China: 'Travellers Among Mountains and Streams' (谿山行旅) by the Song Dynasty artist Fan Kuan (范寬, fl. c.990-1020)

Fan Kuan (Chinese: 范寬; pinyin: Fàn Kuān; Wade–Giles: Fan K’uan) was a Chinese landscape painter of the Song Dynasty (960–1279 CE) considered among the great masters of the tenth and eleventh centuries. Almost no biographical details survive about him. He modelled his early work after that of the artist Li Cheng (919–967), but later he concluded that nature was the only true teacher. He spent the rest of his life as a recluse in the rugged Qiantang mountains of Shanxi. Besides his admiration and love for the mountain's of northern China little else is known of his life.

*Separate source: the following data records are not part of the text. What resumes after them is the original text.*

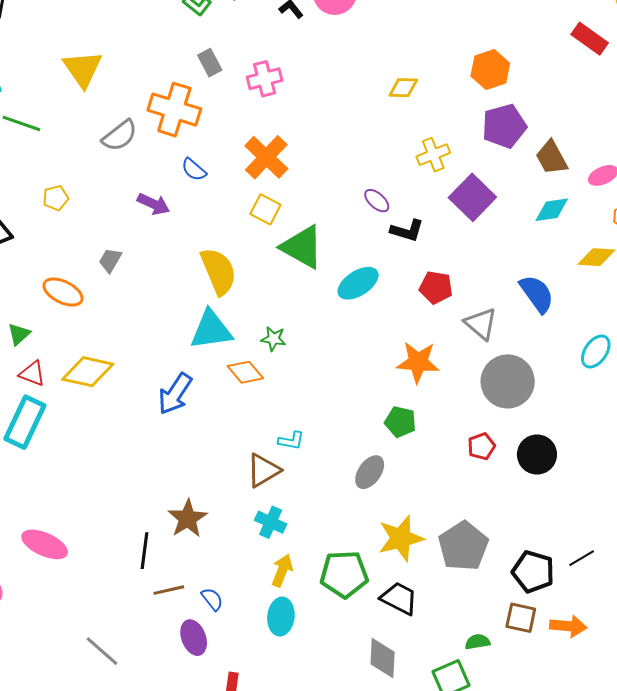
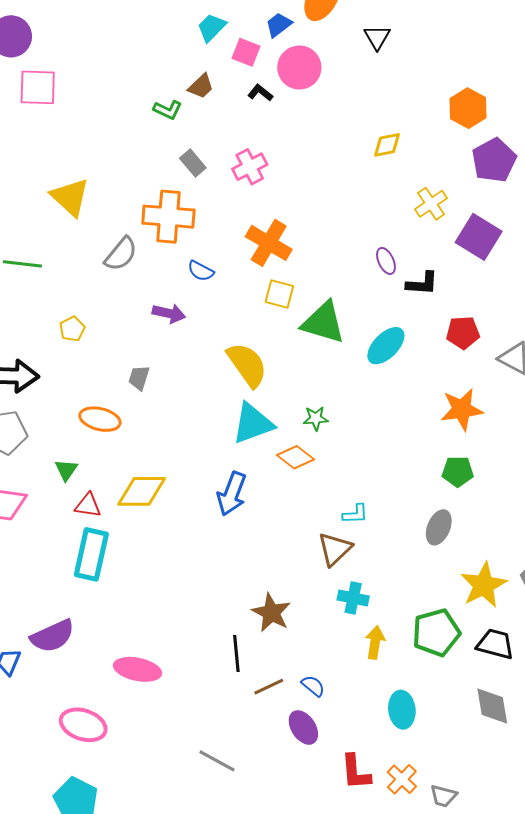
purple ellipse: (377, 201) -> (386, 261), turned 36
cyan ellipse: (281, 617) -> (402, 710), moved

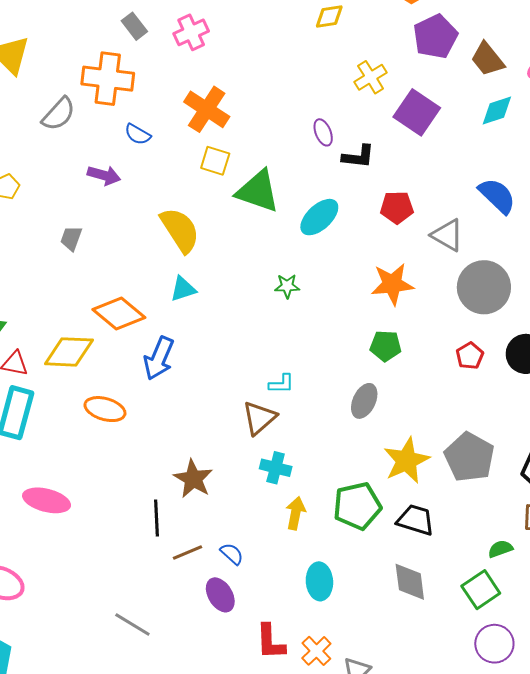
green star: (316, 418) -> (287, 286), moved
orange ellipse: (100, 419) -> (105, 409), moved
cyan triangle: (253, 423) -> (183, 289), size x0.6
orange diamond: (296, 457) -> (119, 314), moved, size x1.4
pink ellipse: (138, 669) -> (47, 500), moved

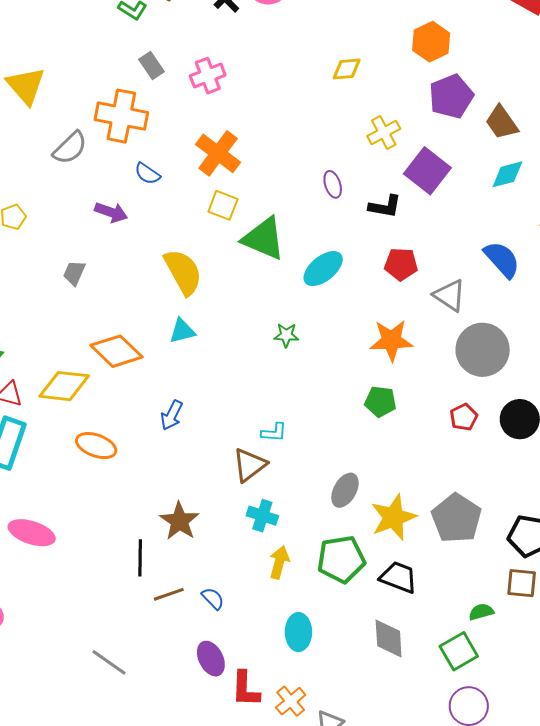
black L-shape: (358, 157) -> (385, 206), moved
blue arrow: (159, 358) -> (172, 415), moved, size x0.7
gray ellipse: (364, 401) -> (345, 490), moved
purple ellipse: (220, 595) -> (211, 659), moved

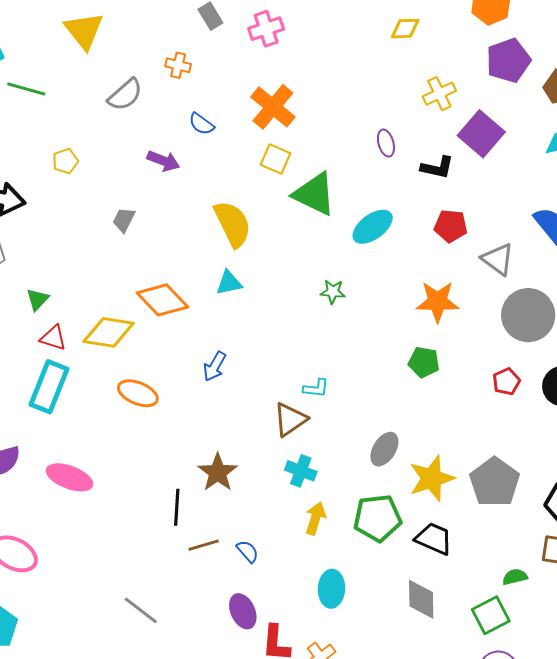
orange cross: (121, 116) -> (178, 65), size x0.5

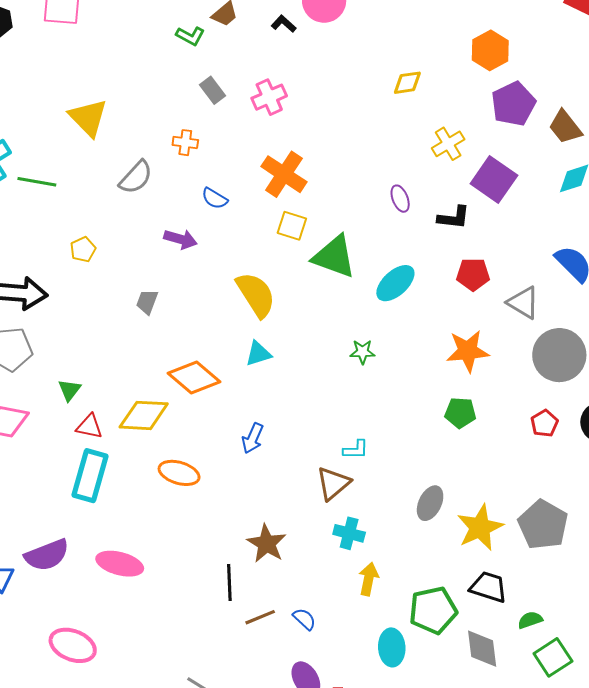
green pentagon: (377, 518) -> (433, 610), moved
green semicircle: (515, 577) -> (530, 620), moved

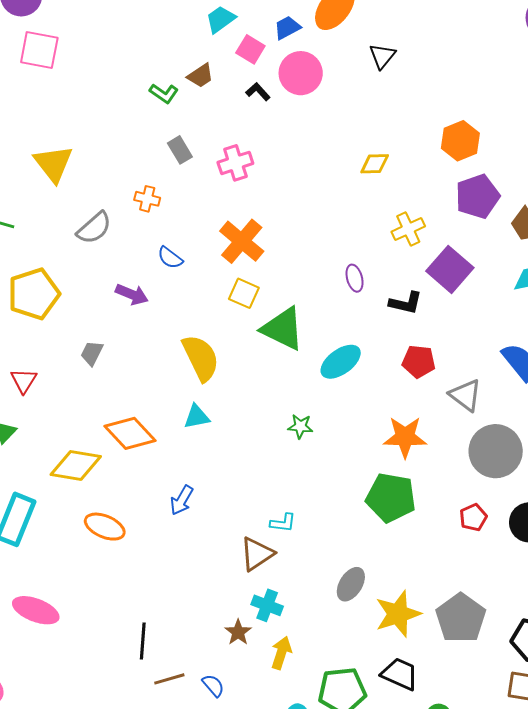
yellow pentagon: (83, 249) -> (34, 294), size x2.0
green pentagon: (460, 413) -> (391, 498), size x1.6
red triangle: (89, 427) -> (24, 381), moved, turned 44
brown star: (267, 544) -> (238, 632), moved, size x0.7

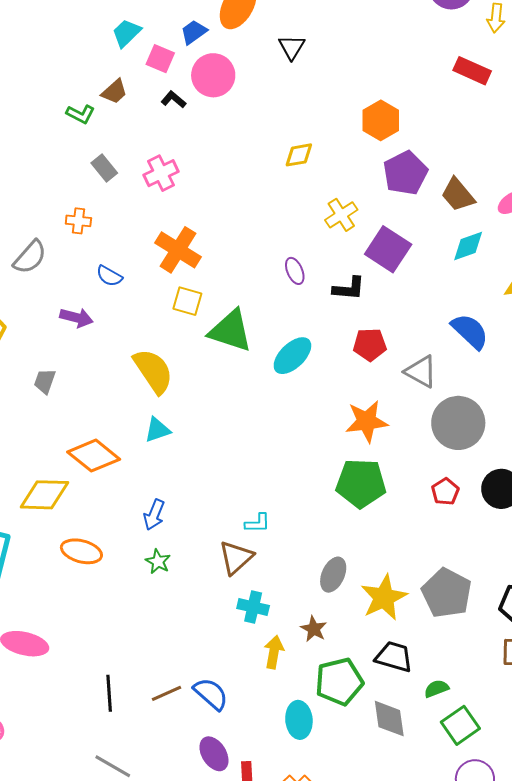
green star: (300, 426) -> (158, 562), moved, turned 30
brown star: (238, 632) -> (314, 629), moved
black line: (143, 641) -> (109, 693), moved
blue semicircle: (213, 685) -> (211, 694), size x1.5

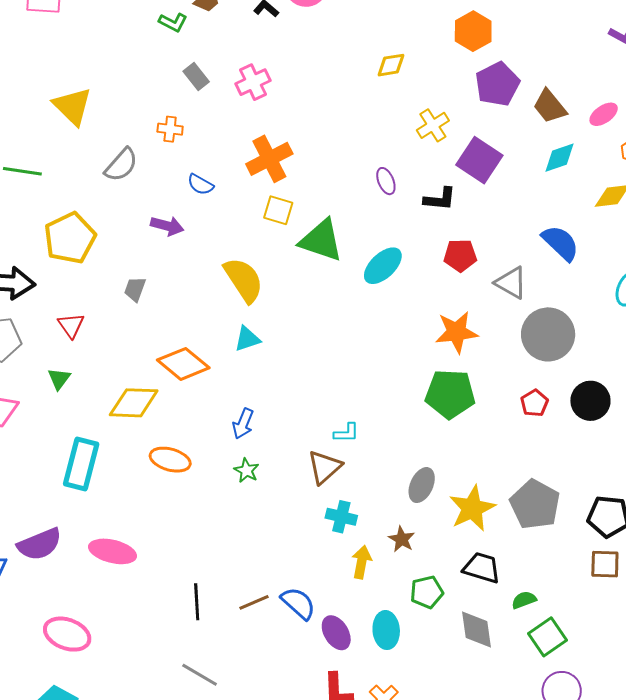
orange cross: (178, 250) -> (269, 159), turned 30
green pentagon: (339, 682) -> (427, 592), size x0.7
purple ellipse: (214, 754) -> (336, 633), moved

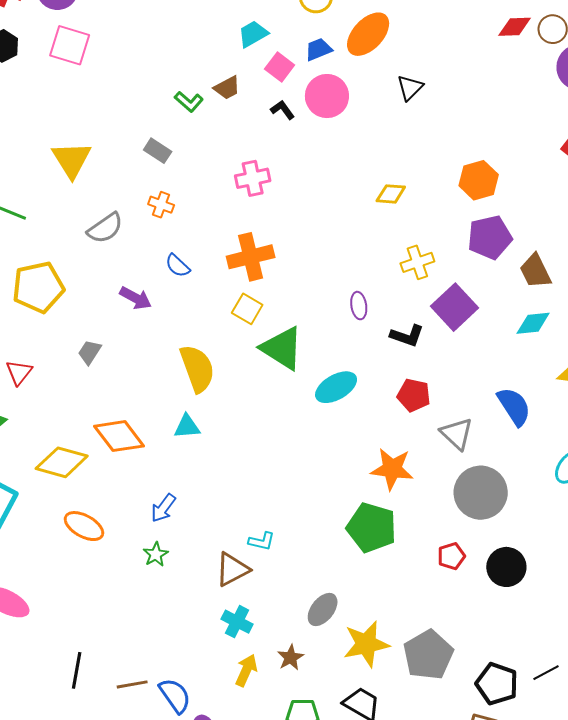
gray rectangle: (196, 76) -> (158, 151), moved, turned -32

'Travellers among Mountains and Streams', a large hanging scroll, is Fan Kuan's best known work and a seminal painting of the Northern Song school. It establishes an ideal in monumental landscape painting to which later painters were to return time and again for inspiration. Fan Kuan based the painting on the Taoist principle of reclusion, the composition emphasises the monumentality of nature. A packhorse train can barely be seen emerging from a wood at the base of a huge precipice.

Despite the fact that the painting represents an ideal example of the achievements of the Northern Song landscape styles, the painting still represents several archaic conventions dating back to the Tang Dynasty. The composition remains dominated by a central massif. The foliage are composed of mechanically repeated and narrow texture strokes.

Fan's masterpiece 'Travellers among Mountains and Streams' bears a lost half-hidden signature rediscovered only in 1958.